*HOW TO COMPLETE THIS TASK*: Which of the lines below mention the word "χωρίς"? Pull each one out.

Stored data entries

· · · ·

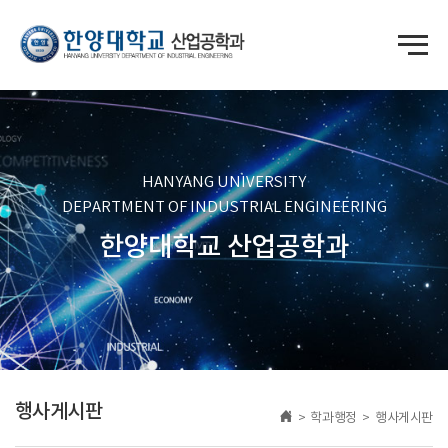
HANYANG UNIVERSITY
DEPARTMENT OF INDUSTRIAL ENGINEERING
한양대학교 산업공학과
행사게시판
> 학과행정 > 행사게시판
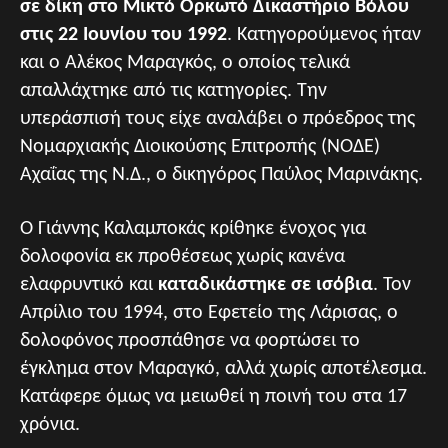
σε δίκη στο Μικτό Ορκωτό Δικαστήριο Βόλου
στις 22 Ιουνίου του 1992
. Κατηγορούμενος ήταν
και ο Αλέκος Μαραγκός, ο οποίος τελικά
απαλλάχτηκε από τις κατηγορίες. Την
υπεράσπισή τους είχε αναλάβει ο πρόεδρος της
Νομαρχιακής Διοικούσης Επιτροπής (ΝΟΔΕ)
Αχαΐας της Ν.Δ., ο δικηγόρος Παύλος Μαρινάκης.
Ο Γιάννης Καλαμποκάς κρίθηκε ένοχος για
δολοφονία εκ προθέσεως χωρίς κανένα
ελαφρυντικό και
καταδικάστηκε σε ισόβια
. Τον
Απρίλιο του 1994, στο Εφετείο της Λάρισας, ο
δολοφόνος προσπάθησε να φορτώσει το
έγκλημα στον Μαραγκό, αλλά χωρίς αποτέλεσμα.
Κατάφερε όμως να μειωθεί η ποινή του στα 17
χρόνια.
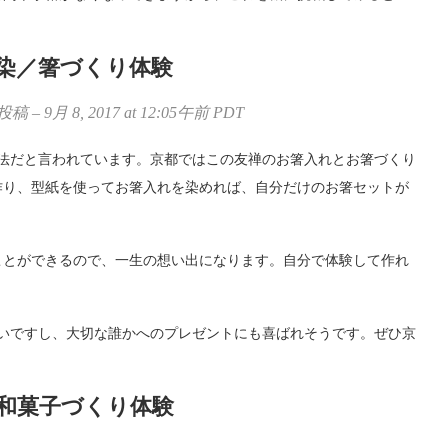
染／箸づくり体験
9月 8, 2017 at 12:05午前 PDT
法だと言われています。京都ではこの友禅のお箸入れとお箸づくり
作り、型紙を使ってお箸入れを染めれば、自分だけのお箸セットが
ことができるので、一生の想い出になります。自分で体験して作れ
いですし、大切な誰かへのプレゼントにも喜ばれそうです。ぜひ京
和菓子づくり体験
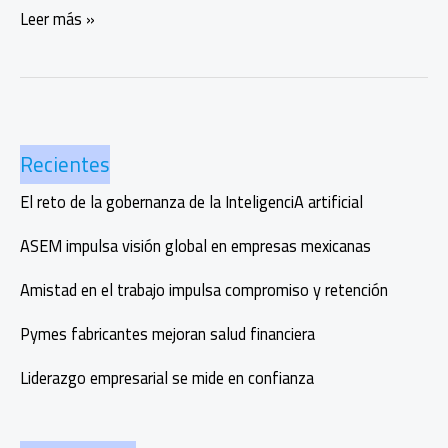
Pagos
Leer más »
transfronterizos
más
modernos
Recientes
El reto de la gobernanza de la InteligenciA artificial
ASEM impulsa visión global en empresas mexicanas
Amistad en el trabajo impulsa compromiso y retención
Pymes fabricantes mejoran salud financiera
Liderazgo empresarial se mide en confianza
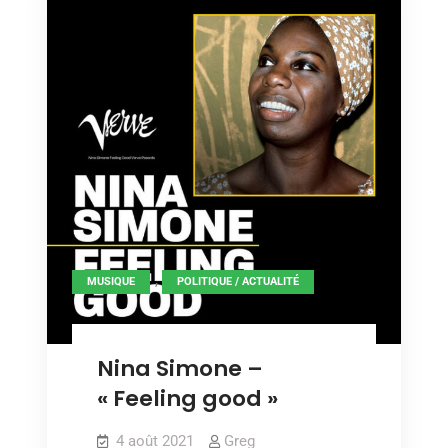
say
say
it’s
it’s
wonderful »
wonderful »
,
MUSIQUE
POLITIQUE / ACTUALITÉ
Nina Simone –
« Feeling good »
4 août 2021
Greg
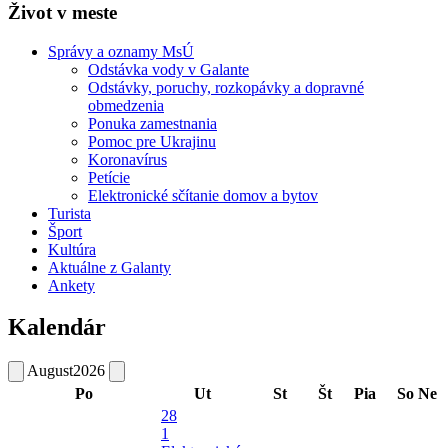
Život v meste
Správy a oznamy MsÚ
Odstávka vody v Galante
Odstávky, poruchy, rozkopávky a dopravné
obmedzenia
Ponuka zamestnania
Pomoc pre Ukrajinu
Koronavírus
Petície
Elektronické sčítanie domov a bytov
Turista
Šport
Kultúra
Aktuálne z Galanty
Ankety
Kalendár
August
2026
Po
Ut
St
Št
Pia
So
Ne
28
1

· · · ·

*OUTPUT FOR THIS EXERCISE*:
δολοφονία εκ προθέσεως χωρίς κανένα
έγκλημα στον Μαραγκό, αλλά χωρίς αποτέλεσμα.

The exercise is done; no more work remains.